Hegel, com sua síntese dialética foi quem colocou a verdade neste prisma filosófico. Ele afirma que, quando A (a verdade) é diferente de B (a mentira), mesmo sendo opostos, não quer dizer que A é a única verdade, e que B é mentira, mas pensar em síntese de que mesmo sendo opostos, cada um abriga a sua verdade. A verdade não é o que é, mas aquilo que a interpretação de cada um diz ser.

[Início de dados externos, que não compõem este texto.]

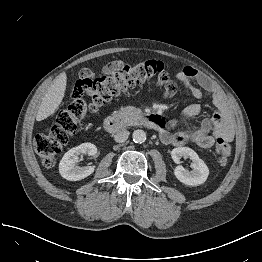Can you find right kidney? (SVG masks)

O Pluralismo afirma que para cada conceito, existe uma multiplicidade de ideias, e todas são válidas. Deve-se respeitar as diferenças, afinal, cada um vê dentro de sua cultura e concepção, de um jeito específico. Tudo depende da percepção individual, precisamos ser tolerantes e inclusivos. Uma pergunta clássica do pluralismo é “o que você pensa disto”. Se sua opinião for divergente ou radical, você é intolerante e preconceituoso. Certa pessoa indagou a uma jovem da igreja se ela tinha preconceito, e ela respondeu: “Não, não creio que o seja. Eu não tenho preconceito, tenho conceitos”. A filosofia do Raul Seixas, o maluco beleza diz: “Eu prefiro ser, esta metamorfose ambulante, do que ter aquela velha opinião formada sobre tudo”. No pluralismo, não se pode ter opinião formada sobre nada. Preceitos e conceitos são considerados intolerância.
Midiática e virtual
A geração pós-moderna enfrenta ainda outro grande desafio: Lidar com as novas formas e padrões de comunicação.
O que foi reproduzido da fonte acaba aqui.